__Exercise brief__. Exactly as written, output each of the lines below, with no images.

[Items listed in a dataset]
============================================================

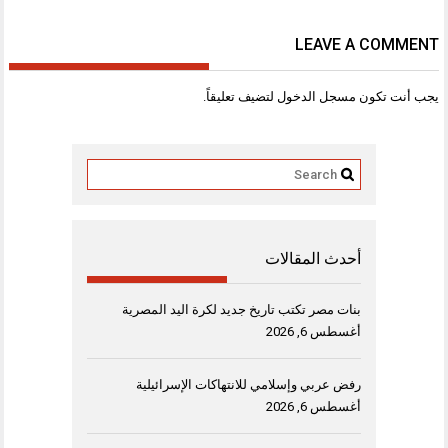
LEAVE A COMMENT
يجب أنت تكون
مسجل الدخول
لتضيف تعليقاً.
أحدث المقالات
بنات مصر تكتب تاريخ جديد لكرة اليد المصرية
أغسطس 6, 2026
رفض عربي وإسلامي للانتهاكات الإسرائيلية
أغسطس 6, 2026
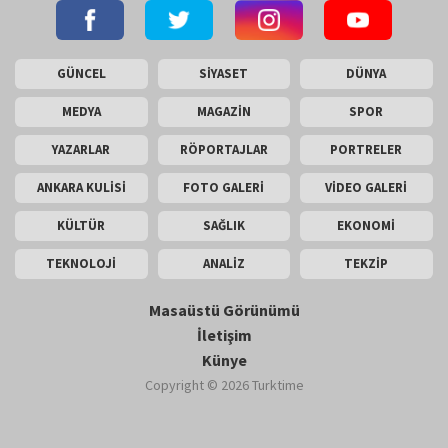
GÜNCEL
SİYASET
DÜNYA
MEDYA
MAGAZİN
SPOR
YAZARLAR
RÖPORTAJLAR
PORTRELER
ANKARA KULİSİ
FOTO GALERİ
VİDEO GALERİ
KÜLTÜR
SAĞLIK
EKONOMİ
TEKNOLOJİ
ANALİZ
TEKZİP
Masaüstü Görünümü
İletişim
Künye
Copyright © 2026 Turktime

============================================================

__Answer area__.
LEAVE A COMMENT
يجب أنت تكون
مسجل الدخول
لتضيف تعليقاً.
أحدث المقالات
بنات مصر تكتب تاريخ جديد لكرة اليد المصرية
أغسطس 6, 2026
رفض عربي وإسلامي للانتهاكات الإسرائيلية
أغسطس 6, 2026
GÜNCEL
SİYASET
DÜNYA
MEDYA
MAGAZİN
SPOR
YAZARLAR
RÖPORTAJLAR
PORTRELER
ANKARA KULİSİ
FOTO GALERİ
VİDEO GALERİ
KÜLTÜR
SAĞLIK
EKONOMİ
TEKNOLOJİ
ANALİZ
TEKZİP
Masaüstü Görünümü
İletişim
Künye
Copyright © 2026 Turktime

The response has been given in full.